Records drawn from a dataset:
——

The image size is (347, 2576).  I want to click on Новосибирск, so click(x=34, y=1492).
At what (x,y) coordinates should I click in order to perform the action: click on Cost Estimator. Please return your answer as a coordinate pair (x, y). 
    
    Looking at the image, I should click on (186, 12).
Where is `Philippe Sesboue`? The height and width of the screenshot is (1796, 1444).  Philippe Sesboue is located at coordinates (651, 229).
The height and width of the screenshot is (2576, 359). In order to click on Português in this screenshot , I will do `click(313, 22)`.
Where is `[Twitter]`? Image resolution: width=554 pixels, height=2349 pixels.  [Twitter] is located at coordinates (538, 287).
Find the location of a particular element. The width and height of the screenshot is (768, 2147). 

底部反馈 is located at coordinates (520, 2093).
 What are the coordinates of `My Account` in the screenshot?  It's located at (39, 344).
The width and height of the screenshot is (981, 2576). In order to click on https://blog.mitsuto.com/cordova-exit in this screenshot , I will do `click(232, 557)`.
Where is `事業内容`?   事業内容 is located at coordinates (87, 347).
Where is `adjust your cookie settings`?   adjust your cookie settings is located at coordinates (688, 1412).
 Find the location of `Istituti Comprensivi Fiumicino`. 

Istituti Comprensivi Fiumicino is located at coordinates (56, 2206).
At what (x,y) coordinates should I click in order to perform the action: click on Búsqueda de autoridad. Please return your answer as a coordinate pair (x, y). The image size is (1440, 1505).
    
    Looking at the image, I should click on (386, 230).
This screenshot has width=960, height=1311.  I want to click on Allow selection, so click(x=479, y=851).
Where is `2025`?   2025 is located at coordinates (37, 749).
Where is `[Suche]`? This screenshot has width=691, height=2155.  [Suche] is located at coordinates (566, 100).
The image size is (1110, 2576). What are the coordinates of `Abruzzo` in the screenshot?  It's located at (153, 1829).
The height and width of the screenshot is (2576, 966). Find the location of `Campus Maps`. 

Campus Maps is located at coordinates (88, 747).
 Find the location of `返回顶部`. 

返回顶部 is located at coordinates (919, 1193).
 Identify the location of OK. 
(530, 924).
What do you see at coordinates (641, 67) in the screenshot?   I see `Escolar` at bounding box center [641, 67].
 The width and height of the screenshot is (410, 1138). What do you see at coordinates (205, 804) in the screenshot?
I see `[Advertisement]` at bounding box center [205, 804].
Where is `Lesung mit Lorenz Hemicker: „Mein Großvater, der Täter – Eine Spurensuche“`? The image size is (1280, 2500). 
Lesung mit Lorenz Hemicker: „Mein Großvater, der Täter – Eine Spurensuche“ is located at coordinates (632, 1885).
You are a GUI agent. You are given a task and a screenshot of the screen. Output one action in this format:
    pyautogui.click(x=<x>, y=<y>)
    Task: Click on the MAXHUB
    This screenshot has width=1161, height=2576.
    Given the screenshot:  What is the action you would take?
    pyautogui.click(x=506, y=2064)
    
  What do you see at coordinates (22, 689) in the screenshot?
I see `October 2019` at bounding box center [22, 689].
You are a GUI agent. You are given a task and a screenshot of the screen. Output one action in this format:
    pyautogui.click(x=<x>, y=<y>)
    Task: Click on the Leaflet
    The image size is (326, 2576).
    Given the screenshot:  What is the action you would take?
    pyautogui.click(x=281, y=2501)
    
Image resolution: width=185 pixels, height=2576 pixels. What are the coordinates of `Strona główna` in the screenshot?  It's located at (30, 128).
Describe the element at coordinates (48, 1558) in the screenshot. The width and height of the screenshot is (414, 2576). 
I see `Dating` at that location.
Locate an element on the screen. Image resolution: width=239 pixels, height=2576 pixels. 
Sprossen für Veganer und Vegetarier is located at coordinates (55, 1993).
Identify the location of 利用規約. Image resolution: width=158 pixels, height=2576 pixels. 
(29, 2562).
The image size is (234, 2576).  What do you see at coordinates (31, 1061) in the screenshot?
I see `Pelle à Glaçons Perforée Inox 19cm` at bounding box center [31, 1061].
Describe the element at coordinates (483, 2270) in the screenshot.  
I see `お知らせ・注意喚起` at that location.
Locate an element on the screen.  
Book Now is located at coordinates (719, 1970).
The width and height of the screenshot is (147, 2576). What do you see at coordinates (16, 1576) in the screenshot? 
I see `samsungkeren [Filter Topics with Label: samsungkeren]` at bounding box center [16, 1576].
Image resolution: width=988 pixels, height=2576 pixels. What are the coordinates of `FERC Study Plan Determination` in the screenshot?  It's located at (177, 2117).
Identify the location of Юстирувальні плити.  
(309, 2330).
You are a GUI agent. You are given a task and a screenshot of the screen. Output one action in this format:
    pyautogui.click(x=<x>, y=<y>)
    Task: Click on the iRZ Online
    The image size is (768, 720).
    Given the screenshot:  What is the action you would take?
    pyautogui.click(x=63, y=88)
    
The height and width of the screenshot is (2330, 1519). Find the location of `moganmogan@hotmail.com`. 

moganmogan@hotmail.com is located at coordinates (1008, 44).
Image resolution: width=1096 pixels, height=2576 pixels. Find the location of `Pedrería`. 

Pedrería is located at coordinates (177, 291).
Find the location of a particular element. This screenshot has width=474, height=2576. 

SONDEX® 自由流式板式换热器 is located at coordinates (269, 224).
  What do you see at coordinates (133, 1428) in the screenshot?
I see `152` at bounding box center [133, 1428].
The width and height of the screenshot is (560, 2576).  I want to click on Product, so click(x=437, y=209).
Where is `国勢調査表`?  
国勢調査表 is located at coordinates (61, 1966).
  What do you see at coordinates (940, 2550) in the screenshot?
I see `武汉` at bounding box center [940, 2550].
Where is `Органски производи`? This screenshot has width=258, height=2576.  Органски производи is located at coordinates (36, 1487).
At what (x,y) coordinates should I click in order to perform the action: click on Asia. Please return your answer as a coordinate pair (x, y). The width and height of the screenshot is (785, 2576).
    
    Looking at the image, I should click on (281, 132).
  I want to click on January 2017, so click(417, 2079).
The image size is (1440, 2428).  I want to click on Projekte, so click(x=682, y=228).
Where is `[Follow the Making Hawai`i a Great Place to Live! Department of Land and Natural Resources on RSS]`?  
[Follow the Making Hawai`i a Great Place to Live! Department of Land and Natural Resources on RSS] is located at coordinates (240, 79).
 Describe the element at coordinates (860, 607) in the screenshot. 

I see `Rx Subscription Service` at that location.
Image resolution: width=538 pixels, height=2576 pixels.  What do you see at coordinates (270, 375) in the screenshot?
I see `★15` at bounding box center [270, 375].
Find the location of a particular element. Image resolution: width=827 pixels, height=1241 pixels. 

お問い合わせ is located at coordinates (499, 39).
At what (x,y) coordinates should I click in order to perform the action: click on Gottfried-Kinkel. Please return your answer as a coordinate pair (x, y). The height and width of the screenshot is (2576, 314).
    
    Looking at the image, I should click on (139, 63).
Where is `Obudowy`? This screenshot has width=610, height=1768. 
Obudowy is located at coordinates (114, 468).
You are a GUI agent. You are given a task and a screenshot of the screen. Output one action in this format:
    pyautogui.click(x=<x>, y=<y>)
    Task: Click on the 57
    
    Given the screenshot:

——

■ TASK DETAILS:
Word for word, write out the data.

■ SOLVED PROBLEM:
The image size is (347, 2576).  I want to click on Новосибирск, so click(x=34, y=1492).
At what (x,y) coordinates should I click in order to perform the action: click on Cost Estimator. Please return your answer as a coordinate pair (x, y). 
    
    Looking at the image, I should click on (186, 12).
Where is `Philippe Sesboue`? The height and width of the screenshot is (1796, 1444).  Philippe Sesboue is located at coordinates (651, 229).
The height and width of the screenshot is (2576, 359). In order to click on Português in this screenshot , I will do `click(313, 22)`.
Where is `[Twitter]`? Image resolution: width=554 pixels, height=2349 pixels.  [Twitter] is located at coordinates (538, 287).
Find the location of a particular element. The width and height of the screenshot is (768, 2147). 

底部反馈 is located at coordinates (520, 2093).
 What are the coordinates of `My Account` in the screenshot?  It's located at (39, 344).
The width and height of the screenshot is (981, 2576). In order to click on https://blog.mitsuto.com/cordova-exit in this screenshot , I will do `click(232, 557)`.
Where is `事業内容`?   事業内容 is located at coordinates (87, 347).
Where is `adjust your cookie settings`?   adjust your cookie settings is located at coordinates (688, 1412).
 Find the location of `Istituti Comprensivi Fiumicino`. 

Istituti Comprensivi Fiumicino is located at coordinates (56, 2206).
At what (x,y) coordinates should I click in order to perform the action: click on Búsqueda de autoridad. Please return your answer as a coordinate pair (x, y). The image size is (1440, 1505).
    
    Looking at the image, I should click on (386, 230).
This screenshot has width=960, height=1311.  I want to click on Allow selection, so click(x=479, y=851).
Where is `2025`?   2025 is located at coordinates (37, 749).
Where is `[Suche]`? This screenshot has width=691, height=2155.  [Suche] is located at coordinates (566, 100).
The image size is (1110, 2576). What are the coordinates of `Abruzzo` in the screenshot?  It's located at (153, 1829).
The height and width of the screenshot is (2576, 966). Find the location of `Campus Maps`. 

Campus Maps is located at coordinates (88, 747).
 Find the location of `返回顶部`. 

返回顶部 is located at coordinates (919, 1193).
 Identify the location of OK. 
(530, 924).
What do you see at coordinates (641, 67) in the screenshot?   I see `Escolar` at bounding box center [641, 67].
 The width and height of the screenshot is (410, 1138). What do you see at coordinates (205, 804) in the screenshot?
I see `[Advertisement]` at bounding box center [205, 804].
Where is `Lesung mit Lorenz Hemicker: „Mein Großvater, der Täter – Eine Spurensuche“`? The image size is (1280, 2500). 
Lesung mit Lorenz Hemicker: „Mein Großvater, der Täter – Eine Spurensuche“ is located at coordinates (632, 1885).
You are a GUI agent. You are given a task and a screenshot of the screen. Output one action in this format:
    pyautogui.click(x=<x>, y=<y>)
    Task: Click on the MAXHUB
    This screenshot has width=1161, height=2576.
    Given the screenshot:  What is the action you would take?
    pyautogui.click(x=506, y=2064)
    
  What do you see at coordinates (22, 689) in the screenshot?
I see `October 2019` at bounding box center [22, 689].
You are a GUI agent. You are given a task and a screenshot of the screen. Output one action in this format:
    pyautogui.click(x=<x>, y=<y>)
    Task: Click on the Leaflet
    The image size is (326, 2576).
    Given the screenshot:  What is the action you would take?
    pyautogui.click(x=281, y=2501)
    
Image resolution: width=185 pixels, height=2576 pixels. What are the coordinates of `Strona główna` in the screenshot?  It's located at (30, 128).
Describe the element at coordinates (48, 1558) in the screenshot. The width and height of the screenshot is (414, 2576). 
I see `Dating` at that location.
Locate an element on the screen. Image resolution: width=239 pixels, height=2576 pixels. 
Sprossen für Veganer und Vegetarier is located at coordinates (55, 1993).
Identify the location of 利用規約. Image resolution: width=158 pixels, height=2576 pixels. 
(29, 2562).
The image size is (234, 2576).  What do you see at coordinates (31, 1061) in the screenshot?
I see `Pelle à Glaçons Perforée Inox 19cm` at bounding box center [31, 1061].
Describe the element at coordinates (483, 2270) in the screenshot.  
I see `お知らせ・注意喚起` at that location.
Locate an element on the screen.  
Book Now is located at coordinates (719, 1970).
The width and height of the screenshot is (147, 2576). What do you see at coordinates (16, 1576) in the screenshot? 
I see `samsungkeren [Filter Topics with Label: samsungkeren]` at bounding box center [16, 1576].
Image resolution: width=988 pixels, height=2576 pixels. What are the coordinates of `FERC Study Plan Determination` in the screenshot?  It's located at (177, 2117).
Identify the location of Юстирувальні плити.  
(309, 2330).
You are a GUI agent. You are given a task and a screenshot of the screen. Output one action in this format:
    pyautogui.click(x=<x>, y=<y>)
    Task: Click on the iRZ Online
    The image size is (768, 720).
    Given the screenshot:  What is the action you would take?
    pyautogui.click(x=63, y=88)
    
The height and width of the screenshot is (2330, 1519). Find the location of `moganmogan@hotmail.com`. 

moganmogan@hotmail.com is located at coordinates (1008, 44).
Image resolution: width=1096 pixels, height=2576 pixels. Find the location of `Pedrería`. 

Pedrería is located at coordinates (177, 291).
Find the location of a particular element. This screenshot has width=474, height=2576. 

SONDEX® 自由流式板式换热器 is located at coordinates (269, 224).
  What do you see at coordinates (133, 1428) in the screenshot?
I see `152` at bounding box center [133, 1428].
The width and height of the screenshot is (560, 2576).  I want to click on Product, so click(x=437, y=209).
Where is `国勢調査表`?  
国勢調査表 is located at coordinates (61, 1966).
  What do you see at coordinates (940, 2550) in the screenshot?
I see `武汉` at bounding box center [940, 2550].
Where is `Органски производи`? This screenshot has width=258, height=2576.  Органски производи is located at coordinates (36, 1487).
At what (x,y) coordinates should I click in order to perform the action: click on Asia. Please return your answer as a coordinate pair (x, y). The width and height of the screenshot is (785, 2576).
    
    Looking at the image, I should click on (281, 132).
  I want to click on January 2017, so click(417, 2079).
The image size is (1440, 2428).  I want to click on Projekte, so click(x=682, y=228).
Where is `[Follow the Making Hawai`i a Great Place to Live! Department of Land and Natural Resources on RSS]`?  
[Follow the Making Hawai`i a Great Place to Live! Department of Land and Natural Resources on RSS] is located at coordinates (240, 79).
 Describe the element at coordinates (860, 607) in the screenshot. 

I see `Rx Subscription Service` at that location.
Image resolution: width=538 pixels, height=2576 pixels.  What do you see at coordinates (270, 375) in the screenshot?
I see `★15` at bounding box center [270, 375].
Find the location of a particular element. Image resolution: width=827 pixels, height=1241 pixels. 

お問い合わせ is located at coordinates (499, 39).
At what (x,y) coordinates should I click in order to perform the action: click on Gottfried-Kinkel. Please return your answer as a coordinate pair (x, y). The height and width of the screenshot is (2576, 314).
    
    Looking at the image, I should click on (139, 63).
Where is `Obudowy`? This screenshot has width=610, height=1768. 
Obudowy is located at coordinates (114, 468).
You are a GUI agent. You are given a task and a screenshot of the screen. Output one action in this format:
    pyautogui.click(x=<x>, y=<y>)
    Task: Click on the 57
    
    Given the screenshot:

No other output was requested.